ASSIGNMENT - Transcription, pictures excluded: write out the data below exactly.

DATA IN THIS EXERCISE -
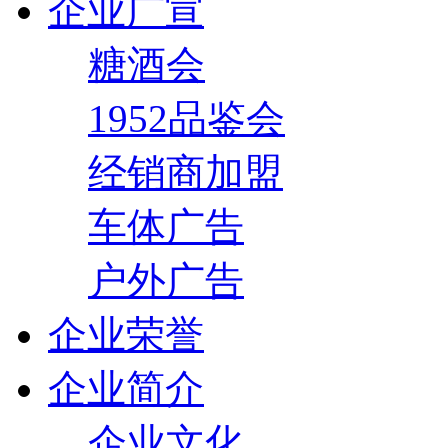
企业广宣
糖酒会
1952品鉴会
经销商加盟
车体广告
户外广告
企业荣誉
企业简介
企业文化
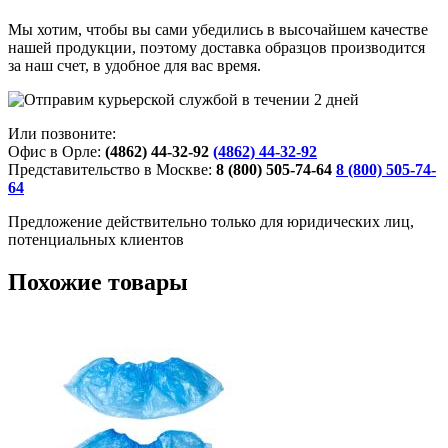
Мы хотим, чтобы вы сами убедились в высочайшем качестве
нашей продукции, поэтому доставка образцов производится
за наш счет, в удобное для вас время.
Или позвоните:
Офис в Орле:
(4862) 44-32-92
(4862) 44-32-92
Представительство в Москве:
8 (800) 505-74-64
8 (800) 505-74-
64
Предложение действительно только для юридических лиц,
потенциальных клиентов
Похожие товары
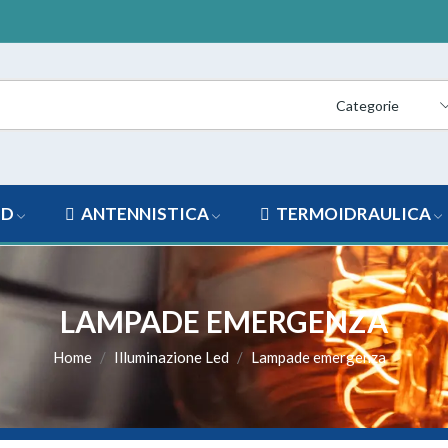
Categorie
ED
ANTENNISTICA
TERMOIDRAULICA
LAMPADE EMERGENZA
Home
Illuminazione Led
Lampade emergenza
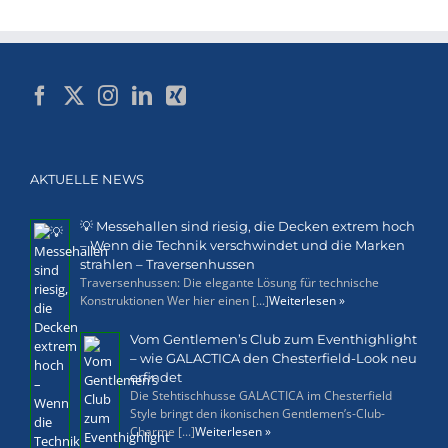
AKTUELLE NEWS
💡 Messehallen sind riesig, die Decken extrem hoch
– Wenn die Technik verschwindet und die Marken
strahlen – Traversenhussen
Traversenhussen: Die elegante Lösung für technische
Konstruktionen Wer hier einen [...]
Weiterlesen »
Vom Gentlemen’s Club zum Eventhighlight
– wie GALACTICA den Chesterfield-Look neu
erfindet
Die Stehtischhusse GALACTICA im Chesterfield
Style bringt den ikonischen Gentlemen’s-Club-
Charme [...]
Weiterlesen »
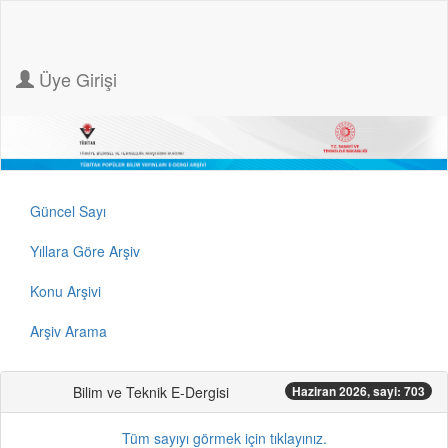
Üye Girişi
Güncel Sayı
Yıllara Göre Arşiv
Konu Arşivi
Arşiv Arama
Bilim ve Teknik E-Dergisi
Haziran 2026, sayi: 703
Tüm sayıyı görmek için tıklayınız.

ANSWER FOR THIS EXERCISE -
企业广宣
糖酒会
1952品鉴会
经销商加盟
车体广告
户外广告
企业荣誉
企业简介
企业文化
Мы хотим, чтобы вы сами убедились в высочайшем качестве
нашей продукции, поэтому доставка образцов производится
за наш счет, в удобное для вас время.
Или позвоните:
Офис в Орле:
(4862) 44-32-92
(4862) 44-32-92
Представительство в Москве:
8 (800) 505-74-64
8 (800) 505-74-
64
Предложение действительно только для юридических лиц,
потенциальных клиентов
Похожие товары
Categorie
ED
ANTENNISTICA
TERMOIDRAULICA
LAMPADE EMERGENZA
Home
Illuminazione Led
Lampade emergenza
AKTUELLE NEWS
💡 Messehallen sind riesig, die Decken extrem hoch
– Wenn die Technik verschwindet und die Marken
strahlen – Traversenhussen
Traversenhussen: Die elegante Lösung für technische
Konstruktionen Wer hier einen [...]
Weiterlesen »
Vom Gentlemen’s Club zum Eventhighlight
– wie GALACTICA den Chesterfield-Look neu
erfindet
Die Stehtischhusse GALACTICA im Chesterfield
Style bringt den ikonischen Gentlemen’s-Club-
Charme [...]
Weiterlesen »
Üye Girişi
Güncel Sayı
Yıllara Göre Arşiv
Konu Arşivi
Arşiv Arama
Bilim ve Teknik E-Dergisi
Haziran 2026, sayi: 703
Tüm sayıyı görmek için tıklayınız.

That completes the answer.